[Page images and extracted text]
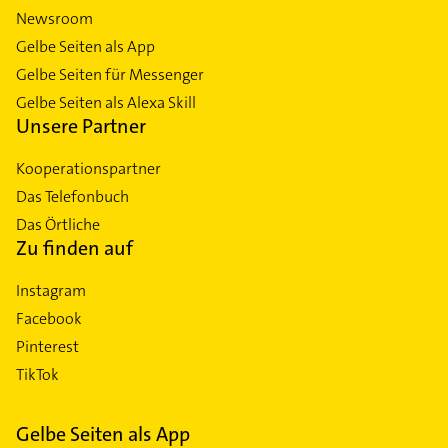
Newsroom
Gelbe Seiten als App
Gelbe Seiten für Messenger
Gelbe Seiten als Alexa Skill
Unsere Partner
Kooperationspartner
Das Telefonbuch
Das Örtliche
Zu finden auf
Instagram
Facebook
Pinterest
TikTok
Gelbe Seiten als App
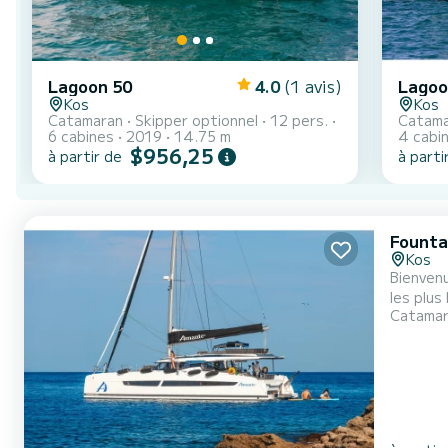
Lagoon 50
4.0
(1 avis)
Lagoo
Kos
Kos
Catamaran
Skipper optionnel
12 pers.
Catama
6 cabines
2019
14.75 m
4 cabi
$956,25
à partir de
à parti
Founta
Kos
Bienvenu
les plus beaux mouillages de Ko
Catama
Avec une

==

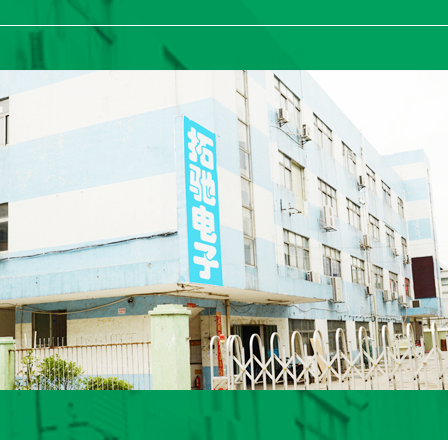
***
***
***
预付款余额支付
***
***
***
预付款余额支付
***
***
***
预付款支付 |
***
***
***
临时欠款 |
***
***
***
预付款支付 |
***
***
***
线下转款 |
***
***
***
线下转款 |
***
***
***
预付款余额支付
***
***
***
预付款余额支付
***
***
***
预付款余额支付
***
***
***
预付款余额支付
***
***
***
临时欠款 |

==

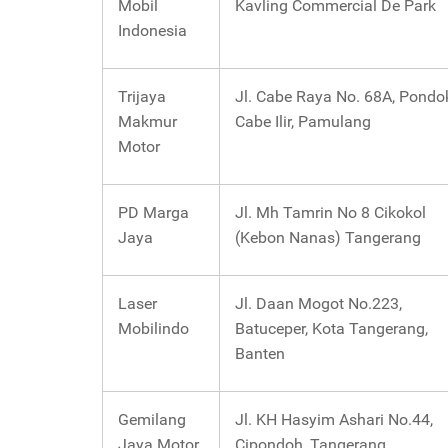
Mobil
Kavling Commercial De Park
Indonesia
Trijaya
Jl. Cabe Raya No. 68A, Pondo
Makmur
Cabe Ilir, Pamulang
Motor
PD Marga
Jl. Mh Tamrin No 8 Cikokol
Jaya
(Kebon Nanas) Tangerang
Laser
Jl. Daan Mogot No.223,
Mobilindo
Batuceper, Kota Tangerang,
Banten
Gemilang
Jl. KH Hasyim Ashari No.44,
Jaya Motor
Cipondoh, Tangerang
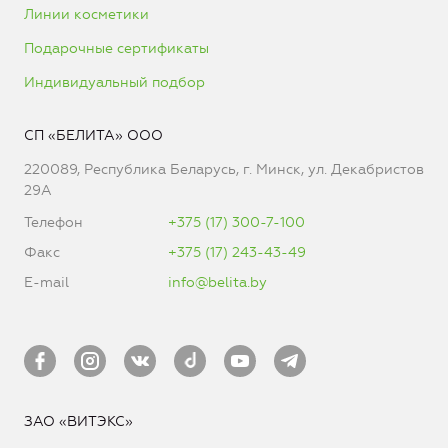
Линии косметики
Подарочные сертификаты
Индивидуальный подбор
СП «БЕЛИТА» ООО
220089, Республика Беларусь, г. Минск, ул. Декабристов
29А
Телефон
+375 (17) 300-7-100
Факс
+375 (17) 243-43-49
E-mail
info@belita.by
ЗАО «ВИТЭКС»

[Task requirements] For each line of the entries that includes "Tangerang", show that line.

[Task output]
(Kebon Nanas) Tangerang
Batuceper, Kota Tangerang,
Cipondoh, Tangerang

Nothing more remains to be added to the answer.